Она видела все стороны жизни и прекрасно понимала значение этого слова – «обрюхатил», уставилась на Лилин живот: так и есть! Маленький, как червячок, ребёночек с пульсирующим сердечком. Как же Янина раньше не заметила? Наверняка потому, что сестра гуляла допоздна, мало бывала дома.
– Лиля, прогони его! Мы сами твоего ребёночка будем воспитывать, я обещаю помогать! Я гулять с ним буду, пелёнки стирать – всё делать буду! – Нина пыталась поймать Лилины руки, сестра в смятении прятала их за спину.
– Что ты несёшь?! Успокойся! – шипела она, багровея от стыда.
– Он не хочет на тебе жениться, а думает о какой-то Фире!
– Ты врёшь!
Сестра расплакалась, а у Коли физиономия стала испуганной и жалкой.
Янину увели в спальню, скандал замяли.
– Не серчайте, Николай, – говорил отец, – ребёнок, что с неё взять… Янечка, ты, может быть, погулять хочешь?
Нина выглядывала из-за занавески, как зверёк, и мотала головой.
Вечер был испорчен. Николай чувствовал себя не в своей тарелке, всё время поглядывал по сторонам. Вскоре он сослался на недомогание и ушёл домой.
Лиля была очень зла. Она выдержала настоящую бурю от матери и жаждала расправы над младшенькой.
– Как ты смела, сопля, позорить меня перед всеми?! – кричала сестра. – Мама мне чуть голову не оторвала!
– Лилечка, ты с ним будешь несчастна, – умоляла Нина, пропустив мимо ушей обидное слово, – роди без Кольки этого ребёночка, а потом встретишь человека, который тебя полюбит.
– Замолчи! Что ты вообще в этом понимаешь?!
Сестра не послушала и вышла замуж за Николая, пока тот соглашался жениться, родила мальчика.

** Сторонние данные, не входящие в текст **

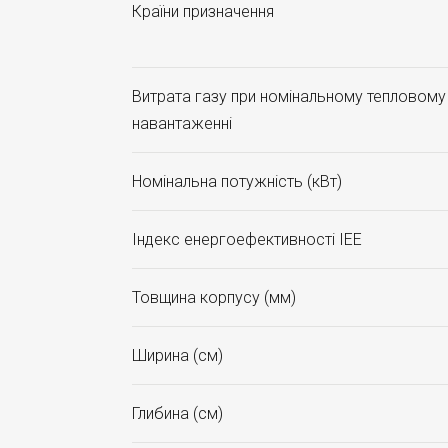
Країни призначення
Витрата газу при номінальному тепловому
навантаженні
Номінальна потужність (кВт)
Індекс енергоефективності ІЕЕ
Товщина корпусу (мм)
Ширина (см)
Глибина (см)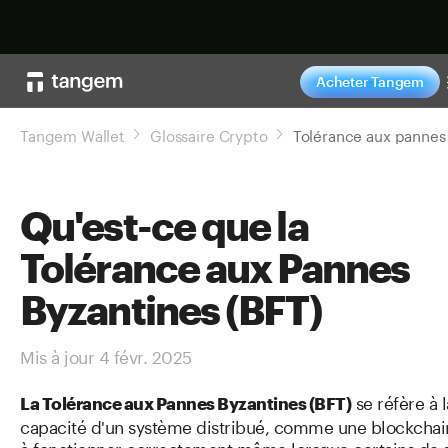
Acheter maintenan
Acheter Tangem
Tangem Wallet
Glossaire Crypto
Qu'est-ce que la
Tolérance aux Pannes
Byzantines (BFT)
Mis à jour 4 févr. 2025
se réfère à l
La Tolérance aux Pannes Byzantines (BFT)
capacité d'un système distribué, comme une blockchai
à fonctionner correctement même lorsque certains de 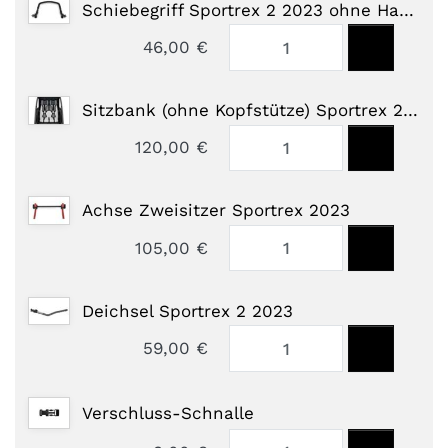
Schiebegriff Sportrex 2 2023 ohne Handschlaufe
46,00 €
Sitzbank (ohne Kopfstütze) Sportrex 2 2023
120,00 €
Achse Zweisitzer Sportrex 2023
105,00 €
Deichsel Sportrex 2 2023
59,00 €
Verschluss-Schnalle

А сейчас Янина видела, что Лиле хотелось сбежать на край света от такой жизни.
***
Сквозь сон Янина слышала, как отец негромко разговаривает с матерью, собираясь на работу. Он пять лет как вышел на пенсию, но продолжал работать. Говорил, что дома помрёт со скуки, а деньги лишними не бывают.
Позвякивала посуда, шумел чайник, и Янина всё валялась в постели под эти уютные звуки: выходной, можно и понежиться. Серый кот Тимошка прыгнул на постель, затарахтел, терзая коготками одеяло. Валяться на кровати коту запрещалось, но сейчас Тимошке ничего не угрожало: он боялся только матери с полотенцем в руке. Вот тогда срывался с места и пулей летел под диван или буфет.
Нина погремела носиком рукомойника, причесала волосы, стянула в хвост и подошла к столу, где её ждали на тарелке два яйца всмятку и бутерброд с сыром.
Кухня у них большая и чистая, как и всё в доме. Печь-голландка сияла белым кафелем, блестели отмытые окна, стоял у стенки лаковый буфет с красивой посудой за стеклянными дверцами.
На столе Нина заметила новую зелёную книгу с кастрюлей на обложке и надписью: «Книга о вкусной и здоровой пище».
–Тебе в приданое, – объяснила мама. Она лелеяла мысль выдать младшенькую замуж, мечтала, что та будет варить мужу борщи и готовить бифштексы.
Янина улыбнулась. Замужество казалось ей далёким, как Луна, и почти невозможным, как путешествие на другую планету. В двадцать пять лет пора иметь семью и детей, но какой муж станет терпеть жену, которая будет читать его мысли так же легко, как открытую книгу? Поэтому мамины мечты остаются мечтами.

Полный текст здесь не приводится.